[Start of Attachment]

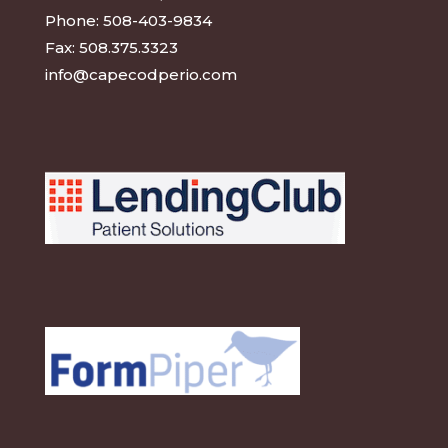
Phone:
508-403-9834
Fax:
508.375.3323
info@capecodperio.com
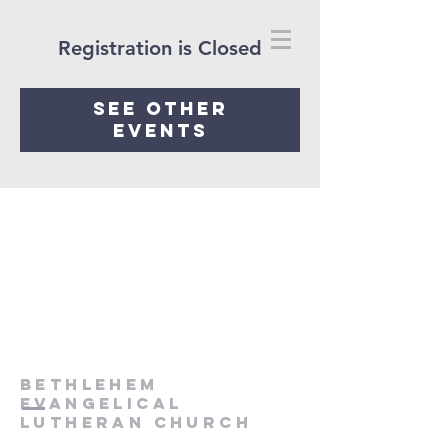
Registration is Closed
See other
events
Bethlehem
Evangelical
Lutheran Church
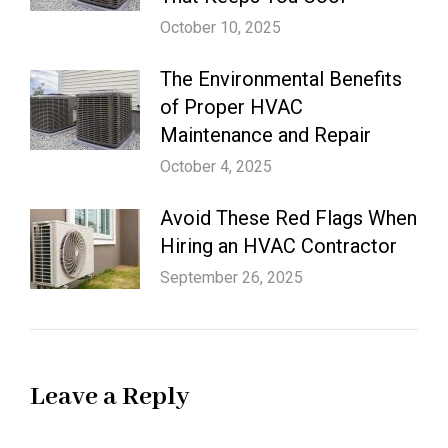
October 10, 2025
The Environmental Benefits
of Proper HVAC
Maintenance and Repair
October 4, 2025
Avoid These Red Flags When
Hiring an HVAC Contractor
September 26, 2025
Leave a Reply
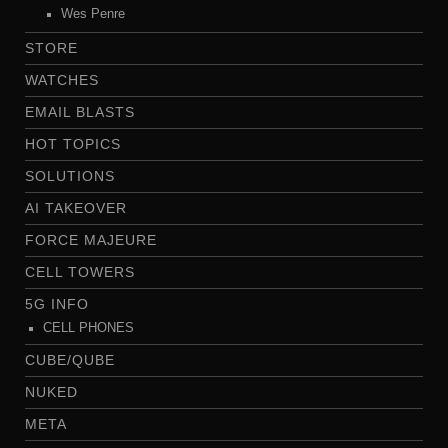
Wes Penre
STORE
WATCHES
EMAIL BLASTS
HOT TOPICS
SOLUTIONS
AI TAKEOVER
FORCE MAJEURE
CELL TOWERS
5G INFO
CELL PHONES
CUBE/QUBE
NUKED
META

[End of Attachment]
[Start of Attachment]

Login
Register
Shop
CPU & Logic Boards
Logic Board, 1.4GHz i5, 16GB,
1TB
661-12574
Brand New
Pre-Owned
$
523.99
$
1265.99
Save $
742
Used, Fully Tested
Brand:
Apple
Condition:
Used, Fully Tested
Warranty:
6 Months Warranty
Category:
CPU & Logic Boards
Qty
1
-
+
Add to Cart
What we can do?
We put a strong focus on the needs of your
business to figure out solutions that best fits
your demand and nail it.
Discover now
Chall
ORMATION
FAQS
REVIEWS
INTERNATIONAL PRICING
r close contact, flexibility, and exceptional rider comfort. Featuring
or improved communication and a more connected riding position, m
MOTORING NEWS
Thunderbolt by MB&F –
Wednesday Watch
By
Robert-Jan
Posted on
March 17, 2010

[End of Attachment]

- **WHAT THE TASK REQUIRES**
Using the data above, reproduce exactly the lines from the line that contains "We put a strong focus on the needs of your" through the line that contains "March 17, 2010", including both.

- **EXERCISE RESULT**
We put a strong focus on the needs of your
business to figure out solutions that best fits
your demand and nail it.
Discover now
Chall
ORMATION
FAQS
REVIEWS
INTERNATIONAL PRICING
r close contact, flexibility, and exceptional rider comfort. Featuring
or improved communication and a more connected riding position, m
MOTORING NEWS
Thunderbolt by MB&F –
Wednesday Watch
By
Robert-Jan
Posted on
March 17, 2010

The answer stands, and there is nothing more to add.